Matthew, all power to your bow, amigo. Where you offer that it may seem a strange step for a journalist, it seems to me a natural and more nuanced progression. The throwaway descriptor of the purpose of journalism is often "to comfort the afflicted and afflict the comfortable". This seems pretty central to working with the integration of trauma. If we are to understand trauma as the interruption or damming (that word can be spelled in a number of ways in this context) of natural, inherent, embodied processes, then assisting ourselves and each other to return to the sense of flow is going to be a relief to some, and a challenge to others.

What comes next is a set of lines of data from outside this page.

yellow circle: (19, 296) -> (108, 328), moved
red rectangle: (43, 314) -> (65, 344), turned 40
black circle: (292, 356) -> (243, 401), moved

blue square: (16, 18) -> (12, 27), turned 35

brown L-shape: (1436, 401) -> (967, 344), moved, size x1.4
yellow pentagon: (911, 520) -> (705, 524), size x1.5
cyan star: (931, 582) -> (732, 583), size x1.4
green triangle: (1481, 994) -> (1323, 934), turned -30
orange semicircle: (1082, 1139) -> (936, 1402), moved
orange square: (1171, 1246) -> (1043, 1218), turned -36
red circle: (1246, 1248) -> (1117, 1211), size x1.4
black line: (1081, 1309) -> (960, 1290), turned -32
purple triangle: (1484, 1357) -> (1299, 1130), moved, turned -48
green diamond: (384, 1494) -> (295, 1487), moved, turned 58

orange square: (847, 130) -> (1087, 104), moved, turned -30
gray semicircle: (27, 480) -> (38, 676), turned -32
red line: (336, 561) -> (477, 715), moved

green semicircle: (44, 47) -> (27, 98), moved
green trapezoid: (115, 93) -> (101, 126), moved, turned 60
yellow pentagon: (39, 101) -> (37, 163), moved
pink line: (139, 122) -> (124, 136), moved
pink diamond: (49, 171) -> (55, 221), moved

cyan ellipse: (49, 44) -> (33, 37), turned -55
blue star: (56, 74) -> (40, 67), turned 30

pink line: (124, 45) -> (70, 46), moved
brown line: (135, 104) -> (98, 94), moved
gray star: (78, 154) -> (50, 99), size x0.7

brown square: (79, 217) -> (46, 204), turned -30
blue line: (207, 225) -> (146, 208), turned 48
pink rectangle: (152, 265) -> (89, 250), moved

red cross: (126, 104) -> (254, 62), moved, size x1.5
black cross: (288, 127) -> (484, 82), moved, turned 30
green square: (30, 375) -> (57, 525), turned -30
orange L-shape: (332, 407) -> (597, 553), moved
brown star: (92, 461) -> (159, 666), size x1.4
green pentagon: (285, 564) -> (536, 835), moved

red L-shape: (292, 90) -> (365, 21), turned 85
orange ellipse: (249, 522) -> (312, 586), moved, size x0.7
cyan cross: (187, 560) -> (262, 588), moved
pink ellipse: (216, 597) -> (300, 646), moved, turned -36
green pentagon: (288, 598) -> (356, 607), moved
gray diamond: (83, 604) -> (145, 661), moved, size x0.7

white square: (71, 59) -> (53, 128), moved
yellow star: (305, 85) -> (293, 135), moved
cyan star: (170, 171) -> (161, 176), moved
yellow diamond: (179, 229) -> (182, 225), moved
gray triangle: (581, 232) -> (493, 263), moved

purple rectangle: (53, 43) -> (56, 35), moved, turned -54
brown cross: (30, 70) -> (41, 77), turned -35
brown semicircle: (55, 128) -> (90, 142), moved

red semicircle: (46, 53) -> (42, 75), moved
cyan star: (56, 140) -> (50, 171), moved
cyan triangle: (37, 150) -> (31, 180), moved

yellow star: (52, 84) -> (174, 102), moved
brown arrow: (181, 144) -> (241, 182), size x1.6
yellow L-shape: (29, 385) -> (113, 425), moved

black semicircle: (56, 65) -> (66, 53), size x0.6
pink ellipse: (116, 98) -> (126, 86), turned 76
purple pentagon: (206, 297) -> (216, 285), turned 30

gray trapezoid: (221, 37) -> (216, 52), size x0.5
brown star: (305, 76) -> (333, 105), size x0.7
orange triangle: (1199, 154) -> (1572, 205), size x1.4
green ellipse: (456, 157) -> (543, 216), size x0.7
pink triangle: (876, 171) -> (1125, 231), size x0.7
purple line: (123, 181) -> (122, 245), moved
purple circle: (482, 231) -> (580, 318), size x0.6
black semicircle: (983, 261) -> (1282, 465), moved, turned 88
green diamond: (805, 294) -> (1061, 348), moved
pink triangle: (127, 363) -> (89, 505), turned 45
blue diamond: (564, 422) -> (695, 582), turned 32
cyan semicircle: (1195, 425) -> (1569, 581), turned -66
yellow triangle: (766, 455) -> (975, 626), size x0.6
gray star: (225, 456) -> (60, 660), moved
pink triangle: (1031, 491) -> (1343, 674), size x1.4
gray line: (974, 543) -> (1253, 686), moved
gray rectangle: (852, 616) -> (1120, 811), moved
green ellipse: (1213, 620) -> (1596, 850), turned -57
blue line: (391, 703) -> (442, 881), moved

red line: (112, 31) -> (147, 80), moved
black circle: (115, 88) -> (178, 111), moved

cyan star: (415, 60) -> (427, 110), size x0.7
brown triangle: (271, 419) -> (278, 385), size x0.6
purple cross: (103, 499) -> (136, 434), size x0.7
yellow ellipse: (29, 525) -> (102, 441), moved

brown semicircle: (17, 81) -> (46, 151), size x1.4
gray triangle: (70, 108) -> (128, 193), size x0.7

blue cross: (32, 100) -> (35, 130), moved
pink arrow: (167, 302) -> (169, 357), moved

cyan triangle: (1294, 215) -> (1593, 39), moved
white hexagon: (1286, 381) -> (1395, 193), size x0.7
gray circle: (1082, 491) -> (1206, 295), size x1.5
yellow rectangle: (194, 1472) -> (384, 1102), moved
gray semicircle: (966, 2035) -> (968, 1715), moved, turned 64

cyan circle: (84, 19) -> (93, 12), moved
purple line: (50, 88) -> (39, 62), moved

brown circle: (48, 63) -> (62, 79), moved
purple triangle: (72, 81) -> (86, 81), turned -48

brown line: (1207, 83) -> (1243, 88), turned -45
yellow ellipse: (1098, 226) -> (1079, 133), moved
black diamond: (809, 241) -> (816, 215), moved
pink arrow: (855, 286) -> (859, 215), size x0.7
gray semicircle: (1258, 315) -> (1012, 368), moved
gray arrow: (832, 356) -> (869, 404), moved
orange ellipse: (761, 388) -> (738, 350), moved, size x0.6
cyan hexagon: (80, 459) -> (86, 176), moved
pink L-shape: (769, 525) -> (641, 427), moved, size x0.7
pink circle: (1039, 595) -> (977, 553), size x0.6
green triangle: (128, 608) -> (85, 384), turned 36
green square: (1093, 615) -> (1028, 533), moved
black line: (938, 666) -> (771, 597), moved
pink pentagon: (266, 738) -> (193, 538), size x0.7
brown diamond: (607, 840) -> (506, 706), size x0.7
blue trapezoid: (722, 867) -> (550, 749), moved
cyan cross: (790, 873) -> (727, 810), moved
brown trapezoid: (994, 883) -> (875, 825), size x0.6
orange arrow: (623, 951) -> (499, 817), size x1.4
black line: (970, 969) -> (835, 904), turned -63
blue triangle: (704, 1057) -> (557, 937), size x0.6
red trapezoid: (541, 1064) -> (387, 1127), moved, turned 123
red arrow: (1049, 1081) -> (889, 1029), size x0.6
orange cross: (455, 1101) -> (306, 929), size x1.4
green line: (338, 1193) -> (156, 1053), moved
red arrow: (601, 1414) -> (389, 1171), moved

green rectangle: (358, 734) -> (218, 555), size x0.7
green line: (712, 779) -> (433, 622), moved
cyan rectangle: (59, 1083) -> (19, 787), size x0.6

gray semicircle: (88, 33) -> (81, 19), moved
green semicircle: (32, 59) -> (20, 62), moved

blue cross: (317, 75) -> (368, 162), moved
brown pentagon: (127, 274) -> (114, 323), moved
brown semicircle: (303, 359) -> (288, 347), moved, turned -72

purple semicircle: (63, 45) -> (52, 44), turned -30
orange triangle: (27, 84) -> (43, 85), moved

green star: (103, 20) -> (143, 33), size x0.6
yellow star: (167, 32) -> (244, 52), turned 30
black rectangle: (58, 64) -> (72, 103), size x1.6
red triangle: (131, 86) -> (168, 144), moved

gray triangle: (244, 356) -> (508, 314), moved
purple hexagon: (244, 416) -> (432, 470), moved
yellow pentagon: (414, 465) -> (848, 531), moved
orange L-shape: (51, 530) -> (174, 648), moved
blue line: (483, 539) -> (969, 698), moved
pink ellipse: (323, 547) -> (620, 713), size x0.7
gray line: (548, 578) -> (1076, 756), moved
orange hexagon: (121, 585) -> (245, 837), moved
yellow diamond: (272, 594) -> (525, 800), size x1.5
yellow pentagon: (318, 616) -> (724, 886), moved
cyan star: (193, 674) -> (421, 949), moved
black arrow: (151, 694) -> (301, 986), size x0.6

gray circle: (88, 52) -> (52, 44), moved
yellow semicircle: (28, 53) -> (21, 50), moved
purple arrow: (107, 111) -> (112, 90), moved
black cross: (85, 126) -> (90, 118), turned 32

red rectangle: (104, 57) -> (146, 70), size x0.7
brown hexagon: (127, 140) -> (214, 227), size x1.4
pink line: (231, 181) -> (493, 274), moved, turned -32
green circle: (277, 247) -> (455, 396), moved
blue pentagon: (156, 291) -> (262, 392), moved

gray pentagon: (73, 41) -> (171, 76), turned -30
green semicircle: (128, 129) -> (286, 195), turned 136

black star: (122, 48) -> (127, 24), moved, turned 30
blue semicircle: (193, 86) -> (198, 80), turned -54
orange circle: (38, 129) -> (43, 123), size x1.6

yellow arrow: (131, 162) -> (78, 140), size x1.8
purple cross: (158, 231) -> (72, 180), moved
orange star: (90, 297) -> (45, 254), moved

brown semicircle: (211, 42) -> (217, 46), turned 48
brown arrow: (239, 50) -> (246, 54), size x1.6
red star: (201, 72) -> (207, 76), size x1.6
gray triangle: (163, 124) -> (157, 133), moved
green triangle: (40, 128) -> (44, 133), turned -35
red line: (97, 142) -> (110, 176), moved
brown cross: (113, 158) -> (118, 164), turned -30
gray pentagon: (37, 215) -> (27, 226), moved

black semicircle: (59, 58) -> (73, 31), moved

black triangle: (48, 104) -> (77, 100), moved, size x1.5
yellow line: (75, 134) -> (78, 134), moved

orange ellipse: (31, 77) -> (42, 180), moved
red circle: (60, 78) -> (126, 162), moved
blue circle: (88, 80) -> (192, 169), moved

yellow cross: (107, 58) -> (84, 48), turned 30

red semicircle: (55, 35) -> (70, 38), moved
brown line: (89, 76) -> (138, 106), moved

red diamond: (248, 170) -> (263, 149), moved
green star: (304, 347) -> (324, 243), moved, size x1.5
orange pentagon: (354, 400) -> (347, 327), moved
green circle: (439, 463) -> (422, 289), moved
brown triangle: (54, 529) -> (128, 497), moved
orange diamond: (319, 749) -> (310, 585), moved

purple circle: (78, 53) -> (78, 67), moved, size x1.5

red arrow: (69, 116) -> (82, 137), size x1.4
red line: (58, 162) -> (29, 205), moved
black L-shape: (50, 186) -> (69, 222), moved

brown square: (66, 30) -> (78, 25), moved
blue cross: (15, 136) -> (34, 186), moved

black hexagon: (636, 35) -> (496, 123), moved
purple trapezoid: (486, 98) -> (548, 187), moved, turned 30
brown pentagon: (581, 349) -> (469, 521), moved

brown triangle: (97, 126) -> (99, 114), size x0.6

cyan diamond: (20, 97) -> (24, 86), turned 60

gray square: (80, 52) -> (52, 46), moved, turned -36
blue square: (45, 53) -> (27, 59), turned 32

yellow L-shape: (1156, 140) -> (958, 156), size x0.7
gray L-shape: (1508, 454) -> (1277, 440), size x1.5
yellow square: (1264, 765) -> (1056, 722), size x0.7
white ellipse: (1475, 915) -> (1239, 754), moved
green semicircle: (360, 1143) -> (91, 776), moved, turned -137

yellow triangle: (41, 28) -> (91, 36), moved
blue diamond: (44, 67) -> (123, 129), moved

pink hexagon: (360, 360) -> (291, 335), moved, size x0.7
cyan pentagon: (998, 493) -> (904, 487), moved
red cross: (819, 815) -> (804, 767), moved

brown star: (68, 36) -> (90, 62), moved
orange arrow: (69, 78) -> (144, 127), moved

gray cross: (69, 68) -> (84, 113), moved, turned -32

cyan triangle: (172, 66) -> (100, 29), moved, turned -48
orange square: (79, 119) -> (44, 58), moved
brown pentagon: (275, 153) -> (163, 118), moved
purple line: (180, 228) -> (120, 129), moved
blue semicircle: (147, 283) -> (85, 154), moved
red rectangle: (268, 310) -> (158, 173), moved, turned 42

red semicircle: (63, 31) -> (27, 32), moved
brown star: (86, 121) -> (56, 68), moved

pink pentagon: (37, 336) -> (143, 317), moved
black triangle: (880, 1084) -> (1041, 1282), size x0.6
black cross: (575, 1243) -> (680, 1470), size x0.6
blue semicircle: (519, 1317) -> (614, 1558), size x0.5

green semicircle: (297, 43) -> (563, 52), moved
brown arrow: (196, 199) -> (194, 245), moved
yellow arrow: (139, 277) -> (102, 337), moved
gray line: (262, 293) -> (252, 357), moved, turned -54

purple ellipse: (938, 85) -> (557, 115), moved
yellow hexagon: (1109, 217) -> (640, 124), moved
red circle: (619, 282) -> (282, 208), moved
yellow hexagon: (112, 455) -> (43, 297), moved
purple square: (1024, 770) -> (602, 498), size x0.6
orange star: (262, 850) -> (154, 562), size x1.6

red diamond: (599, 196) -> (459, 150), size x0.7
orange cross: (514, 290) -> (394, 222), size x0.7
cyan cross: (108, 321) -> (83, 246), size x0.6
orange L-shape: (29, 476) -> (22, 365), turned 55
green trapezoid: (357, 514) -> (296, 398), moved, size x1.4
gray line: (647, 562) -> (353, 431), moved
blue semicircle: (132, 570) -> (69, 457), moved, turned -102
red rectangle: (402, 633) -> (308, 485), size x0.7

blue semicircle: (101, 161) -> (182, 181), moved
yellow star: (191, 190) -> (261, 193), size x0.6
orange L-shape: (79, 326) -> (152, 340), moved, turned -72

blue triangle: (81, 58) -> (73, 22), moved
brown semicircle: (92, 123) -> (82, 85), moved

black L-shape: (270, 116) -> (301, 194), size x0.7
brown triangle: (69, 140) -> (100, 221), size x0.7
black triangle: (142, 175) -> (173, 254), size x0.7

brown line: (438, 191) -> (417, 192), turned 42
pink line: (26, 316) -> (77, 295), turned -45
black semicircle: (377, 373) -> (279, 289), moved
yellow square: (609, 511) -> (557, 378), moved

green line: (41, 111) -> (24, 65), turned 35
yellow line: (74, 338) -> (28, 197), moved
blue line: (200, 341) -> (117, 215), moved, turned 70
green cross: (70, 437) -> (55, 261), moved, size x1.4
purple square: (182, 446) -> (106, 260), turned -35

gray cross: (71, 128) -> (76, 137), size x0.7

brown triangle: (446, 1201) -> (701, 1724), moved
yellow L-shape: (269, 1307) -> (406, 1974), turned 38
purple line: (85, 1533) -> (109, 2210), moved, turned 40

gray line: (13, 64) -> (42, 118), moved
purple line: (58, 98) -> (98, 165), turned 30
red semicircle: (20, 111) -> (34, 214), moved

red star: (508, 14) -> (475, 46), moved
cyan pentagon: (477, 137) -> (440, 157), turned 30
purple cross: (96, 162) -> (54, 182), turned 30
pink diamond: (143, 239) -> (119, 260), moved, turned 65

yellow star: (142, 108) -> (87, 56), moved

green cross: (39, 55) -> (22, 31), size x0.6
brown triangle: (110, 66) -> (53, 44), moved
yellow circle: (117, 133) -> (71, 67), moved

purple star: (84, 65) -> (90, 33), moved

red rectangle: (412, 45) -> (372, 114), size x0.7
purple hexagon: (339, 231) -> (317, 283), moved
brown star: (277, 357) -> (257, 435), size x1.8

Imagine what a trauma-informed journalism would look like? Again, here is another example of where mainstream psychology fails to offer insight into how the dominant paradigm's perception of Self perpetuates trauma. I would suggest that much of this arises from the paradigm's inability to consider and include anything greater than its own anthropocentric, hierarchical, Modernist (string of adjectives here) interests when it comes to addressing Need. Where one is comfortable within this distorted sphere (the Bates Motel!), one is inevitably going to feel challenged. The longer these psychospiritual dimensions are deemed to be purely the purlieu of either religion or personal interest and expression (eccentricity?), they get left out of a conversation that could otherwise lead towards relationships lived in wonder, curiosity, spontaneity, and presence - or, as one might say, in the moment. So, again, good for you.